冷徹弁護士は奥手な彼女を甘く激しく愛し倒す


嘘のない瞳で告げられ、うなずく。

御法川さんも何かしらの思いがあって、私にああ言ったのだろう。
もしかしたら、まだ岩倉さんが好きなのかもしれないし、だから私を邪魔だと思って牽制したのかもしれない。

でも、岩倉さんがこう言っている以上、私は岩倉さんを信じるだけだ。

「わかりました」

だから、そう返事をしたのだけれど、岩倉さんが「他には?」とすぐに聞いてくるので首を傾げた。

「え? 他にはって、なにがですか?」
「どうせ、おまえのことだから他にも俺と付き合えないと考える理由があるんだろ。この際だ。今、解決させるから全部言え」

一瞬、横暴にも思えたけれど、これも岩倉さんの優しさなんだとわかり、じわじわと胸の奥が温かくなっていく。

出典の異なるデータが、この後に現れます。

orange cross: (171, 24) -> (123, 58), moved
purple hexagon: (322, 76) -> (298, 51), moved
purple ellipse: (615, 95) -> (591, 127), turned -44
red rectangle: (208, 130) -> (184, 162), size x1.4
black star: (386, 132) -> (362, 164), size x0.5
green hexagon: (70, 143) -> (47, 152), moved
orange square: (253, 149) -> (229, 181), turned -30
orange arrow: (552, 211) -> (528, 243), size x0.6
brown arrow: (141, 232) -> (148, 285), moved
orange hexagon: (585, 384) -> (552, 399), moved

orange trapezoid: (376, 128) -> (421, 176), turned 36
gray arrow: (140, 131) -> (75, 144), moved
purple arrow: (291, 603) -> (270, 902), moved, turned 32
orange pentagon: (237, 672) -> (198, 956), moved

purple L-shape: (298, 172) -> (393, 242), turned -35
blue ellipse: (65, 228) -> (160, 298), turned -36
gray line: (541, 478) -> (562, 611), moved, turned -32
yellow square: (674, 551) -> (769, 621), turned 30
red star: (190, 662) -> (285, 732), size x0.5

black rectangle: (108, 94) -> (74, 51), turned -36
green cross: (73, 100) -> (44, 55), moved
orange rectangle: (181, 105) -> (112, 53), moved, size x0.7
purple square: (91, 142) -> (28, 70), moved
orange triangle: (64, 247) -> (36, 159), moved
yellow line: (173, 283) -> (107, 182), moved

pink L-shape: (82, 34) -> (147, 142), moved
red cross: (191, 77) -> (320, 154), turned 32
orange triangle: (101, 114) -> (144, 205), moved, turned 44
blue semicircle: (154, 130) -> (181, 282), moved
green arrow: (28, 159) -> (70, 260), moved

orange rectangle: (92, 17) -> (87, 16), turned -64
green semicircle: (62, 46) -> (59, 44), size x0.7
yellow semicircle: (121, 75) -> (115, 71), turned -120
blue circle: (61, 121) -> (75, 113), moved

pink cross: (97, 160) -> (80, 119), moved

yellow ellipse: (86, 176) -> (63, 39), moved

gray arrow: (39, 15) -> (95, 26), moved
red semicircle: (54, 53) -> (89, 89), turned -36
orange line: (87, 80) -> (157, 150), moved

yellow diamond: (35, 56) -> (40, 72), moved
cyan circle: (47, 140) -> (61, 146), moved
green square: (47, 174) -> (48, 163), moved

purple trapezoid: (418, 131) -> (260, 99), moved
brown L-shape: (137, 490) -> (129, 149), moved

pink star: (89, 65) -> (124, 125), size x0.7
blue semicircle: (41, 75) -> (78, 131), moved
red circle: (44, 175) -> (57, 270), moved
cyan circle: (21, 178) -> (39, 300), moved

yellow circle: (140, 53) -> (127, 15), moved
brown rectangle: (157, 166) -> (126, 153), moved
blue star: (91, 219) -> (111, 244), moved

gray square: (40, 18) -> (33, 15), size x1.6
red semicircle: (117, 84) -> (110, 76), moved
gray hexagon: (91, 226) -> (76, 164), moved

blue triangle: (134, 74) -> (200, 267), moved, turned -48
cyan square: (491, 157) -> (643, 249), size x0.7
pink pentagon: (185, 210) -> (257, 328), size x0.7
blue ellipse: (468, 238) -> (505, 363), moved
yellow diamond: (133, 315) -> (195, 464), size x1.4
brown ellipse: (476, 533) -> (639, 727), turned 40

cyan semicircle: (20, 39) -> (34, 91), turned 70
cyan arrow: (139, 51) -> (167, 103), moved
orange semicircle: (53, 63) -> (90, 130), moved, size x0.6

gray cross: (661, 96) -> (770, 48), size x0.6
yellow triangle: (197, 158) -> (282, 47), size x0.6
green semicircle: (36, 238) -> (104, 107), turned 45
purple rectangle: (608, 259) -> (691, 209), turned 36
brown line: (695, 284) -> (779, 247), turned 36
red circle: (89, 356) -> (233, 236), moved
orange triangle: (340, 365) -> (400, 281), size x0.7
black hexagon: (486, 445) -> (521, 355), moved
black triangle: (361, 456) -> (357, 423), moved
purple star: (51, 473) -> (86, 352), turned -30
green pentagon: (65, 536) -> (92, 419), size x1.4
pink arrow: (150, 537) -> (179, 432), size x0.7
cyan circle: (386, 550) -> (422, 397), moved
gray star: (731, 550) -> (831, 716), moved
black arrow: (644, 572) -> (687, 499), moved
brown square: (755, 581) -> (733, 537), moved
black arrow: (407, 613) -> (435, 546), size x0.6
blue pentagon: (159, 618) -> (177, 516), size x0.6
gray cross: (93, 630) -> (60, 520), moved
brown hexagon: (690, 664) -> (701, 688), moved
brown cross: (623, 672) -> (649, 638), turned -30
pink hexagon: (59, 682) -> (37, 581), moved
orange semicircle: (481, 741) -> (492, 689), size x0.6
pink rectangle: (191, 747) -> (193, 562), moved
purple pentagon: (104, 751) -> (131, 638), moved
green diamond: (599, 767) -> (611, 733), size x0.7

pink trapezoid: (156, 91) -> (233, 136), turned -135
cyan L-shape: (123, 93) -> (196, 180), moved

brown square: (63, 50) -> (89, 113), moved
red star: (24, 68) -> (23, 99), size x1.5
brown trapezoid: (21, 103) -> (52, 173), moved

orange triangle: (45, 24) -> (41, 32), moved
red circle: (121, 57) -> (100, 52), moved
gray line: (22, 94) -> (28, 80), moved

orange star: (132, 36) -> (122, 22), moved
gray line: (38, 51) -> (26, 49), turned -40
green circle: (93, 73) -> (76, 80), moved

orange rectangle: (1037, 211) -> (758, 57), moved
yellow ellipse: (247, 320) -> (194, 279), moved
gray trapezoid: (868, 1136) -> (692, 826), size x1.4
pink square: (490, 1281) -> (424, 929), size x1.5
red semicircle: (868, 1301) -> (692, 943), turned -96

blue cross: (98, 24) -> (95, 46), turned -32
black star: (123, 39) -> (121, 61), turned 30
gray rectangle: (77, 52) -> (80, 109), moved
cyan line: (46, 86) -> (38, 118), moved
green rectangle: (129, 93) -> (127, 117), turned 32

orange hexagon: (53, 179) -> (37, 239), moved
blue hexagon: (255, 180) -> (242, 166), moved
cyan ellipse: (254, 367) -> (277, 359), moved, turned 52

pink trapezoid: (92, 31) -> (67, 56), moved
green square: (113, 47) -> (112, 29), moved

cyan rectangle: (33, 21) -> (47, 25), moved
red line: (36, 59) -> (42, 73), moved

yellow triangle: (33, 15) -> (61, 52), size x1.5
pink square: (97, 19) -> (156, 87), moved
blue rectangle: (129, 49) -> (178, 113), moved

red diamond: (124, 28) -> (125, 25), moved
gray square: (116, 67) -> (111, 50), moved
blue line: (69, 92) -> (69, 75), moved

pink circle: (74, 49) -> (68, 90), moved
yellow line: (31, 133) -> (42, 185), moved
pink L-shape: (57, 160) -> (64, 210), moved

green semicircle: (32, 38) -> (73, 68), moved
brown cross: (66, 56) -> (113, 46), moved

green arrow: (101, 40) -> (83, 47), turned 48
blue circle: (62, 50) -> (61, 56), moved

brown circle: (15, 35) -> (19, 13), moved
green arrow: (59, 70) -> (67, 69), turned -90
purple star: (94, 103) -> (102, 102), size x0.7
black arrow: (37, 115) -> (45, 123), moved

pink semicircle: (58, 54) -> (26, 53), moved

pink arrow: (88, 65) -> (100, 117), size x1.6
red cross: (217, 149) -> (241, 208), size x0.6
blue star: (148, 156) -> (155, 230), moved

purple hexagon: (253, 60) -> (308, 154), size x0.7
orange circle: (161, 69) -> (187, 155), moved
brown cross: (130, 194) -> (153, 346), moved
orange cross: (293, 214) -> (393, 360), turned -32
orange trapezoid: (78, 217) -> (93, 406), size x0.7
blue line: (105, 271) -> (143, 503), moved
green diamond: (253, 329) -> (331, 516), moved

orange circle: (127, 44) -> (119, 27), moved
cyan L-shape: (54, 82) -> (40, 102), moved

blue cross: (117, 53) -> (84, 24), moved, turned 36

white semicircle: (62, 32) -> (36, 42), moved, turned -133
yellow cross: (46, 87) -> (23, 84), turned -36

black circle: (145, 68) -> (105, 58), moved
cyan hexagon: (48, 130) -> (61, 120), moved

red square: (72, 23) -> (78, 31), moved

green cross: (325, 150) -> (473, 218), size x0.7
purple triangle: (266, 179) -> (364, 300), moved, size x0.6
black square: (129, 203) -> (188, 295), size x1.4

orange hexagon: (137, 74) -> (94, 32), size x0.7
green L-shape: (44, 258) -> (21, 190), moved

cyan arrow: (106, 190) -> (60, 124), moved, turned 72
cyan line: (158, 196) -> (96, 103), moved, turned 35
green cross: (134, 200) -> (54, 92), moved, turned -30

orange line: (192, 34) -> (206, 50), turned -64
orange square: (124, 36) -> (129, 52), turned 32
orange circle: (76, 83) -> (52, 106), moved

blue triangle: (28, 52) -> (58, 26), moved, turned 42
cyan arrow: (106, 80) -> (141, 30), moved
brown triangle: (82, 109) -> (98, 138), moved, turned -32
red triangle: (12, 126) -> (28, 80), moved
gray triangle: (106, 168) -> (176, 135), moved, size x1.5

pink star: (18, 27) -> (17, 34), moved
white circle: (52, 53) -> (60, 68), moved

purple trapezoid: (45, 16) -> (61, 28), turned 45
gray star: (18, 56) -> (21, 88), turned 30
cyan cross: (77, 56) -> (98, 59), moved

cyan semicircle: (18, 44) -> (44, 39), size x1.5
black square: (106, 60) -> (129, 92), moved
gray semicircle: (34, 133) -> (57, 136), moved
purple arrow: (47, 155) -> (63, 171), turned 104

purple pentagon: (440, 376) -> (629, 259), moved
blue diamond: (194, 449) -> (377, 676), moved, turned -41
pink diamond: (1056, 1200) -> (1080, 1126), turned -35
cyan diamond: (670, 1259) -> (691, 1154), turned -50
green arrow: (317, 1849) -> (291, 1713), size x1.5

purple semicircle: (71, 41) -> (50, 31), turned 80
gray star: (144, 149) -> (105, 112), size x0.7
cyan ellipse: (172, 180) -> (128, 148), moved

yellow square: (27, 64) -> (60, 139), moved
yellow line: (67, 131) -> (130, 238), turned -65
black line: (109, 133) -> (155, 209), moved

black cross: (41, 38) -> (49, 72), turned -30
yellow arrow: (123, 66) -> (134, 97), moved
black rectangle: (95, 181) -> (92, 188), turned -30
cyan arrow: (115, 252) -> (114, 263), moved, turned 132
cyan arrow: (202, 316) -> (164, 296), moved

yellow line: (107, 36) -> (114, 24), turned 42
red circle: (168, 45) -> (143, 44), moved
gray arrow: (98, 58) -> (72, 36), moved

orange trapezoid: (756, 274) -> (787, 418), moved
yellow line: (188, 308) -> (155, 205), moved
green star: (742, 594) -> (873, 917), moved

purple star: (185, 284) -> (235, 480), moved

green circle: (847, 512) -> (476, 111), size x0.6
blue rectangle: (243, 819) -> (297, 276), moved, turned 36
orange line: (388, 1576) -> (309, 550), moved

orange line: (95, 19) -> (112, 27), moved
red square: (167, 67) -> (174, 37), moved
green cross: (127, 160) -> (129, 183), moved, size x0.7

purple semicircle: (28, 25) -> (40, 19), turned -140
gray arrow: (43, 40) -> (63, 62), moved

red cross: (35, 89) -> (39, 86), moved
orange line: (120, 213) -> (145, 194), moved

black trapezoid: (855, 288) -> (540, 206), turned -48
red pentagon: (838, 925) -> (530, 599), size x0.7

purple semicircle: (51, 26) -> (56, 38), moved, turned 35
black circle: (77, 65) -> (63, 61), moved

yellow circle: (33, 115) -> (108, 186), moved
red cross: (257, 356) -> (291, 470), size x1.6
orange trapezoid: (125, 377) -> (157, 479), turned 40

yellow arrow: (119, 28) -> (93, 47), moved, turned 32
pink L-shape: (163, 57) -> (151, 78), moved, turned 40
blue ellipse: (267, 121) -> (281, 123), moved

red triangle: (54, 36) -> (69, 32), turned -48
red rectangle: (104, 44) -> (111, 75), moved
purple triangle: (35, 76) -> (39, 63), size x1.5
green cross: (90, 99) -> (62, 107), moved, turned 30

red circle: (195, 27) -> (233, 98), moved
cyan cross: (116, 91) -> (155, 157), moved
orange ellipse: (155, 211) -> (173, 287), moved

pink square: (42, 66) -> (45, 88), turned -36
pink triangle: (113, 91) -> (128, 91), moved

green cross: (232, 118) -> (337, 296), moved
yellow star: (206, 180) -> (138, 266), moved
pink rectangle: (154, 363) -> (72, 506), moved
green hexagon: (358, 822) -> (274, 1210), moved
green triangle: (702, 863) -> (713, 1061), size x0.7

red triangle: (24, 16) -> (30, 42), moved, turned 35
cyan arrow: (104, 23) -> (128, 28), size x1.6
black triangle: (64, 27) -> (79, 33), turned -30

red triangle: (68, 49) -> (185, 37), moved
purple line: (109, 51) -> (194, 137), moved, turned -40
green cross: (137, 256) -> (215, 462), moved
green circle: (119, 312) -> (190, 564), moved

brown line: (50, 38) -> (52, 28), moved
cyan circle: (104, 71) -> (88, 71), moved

私の不安を全部聞き出そうとしてくれる岩倉さんに、観念するように笑みを浮かべた。

「岩倉さんはもう知っているかと思いますが、私、なにも持っていないんです。本当に身ひとつでこの部屋に来たも同然なので……だから、付き合ったところで岩倉さんにはメリットがないなって。なにもあげられないんです。今だって迷惑かけてるだけだし、身分違いだなっていう考えは……」

言い終わる前に「俺を侮辱しているのか」と、静かに問われ肩が跳ねる。

一気に空気が凍り付き、背筋を嫌な汗が伝う。

岩倉さんはスッと目を細め、冷たい眼差しを私に向けていた。
視線が刺すようで、体が強張る。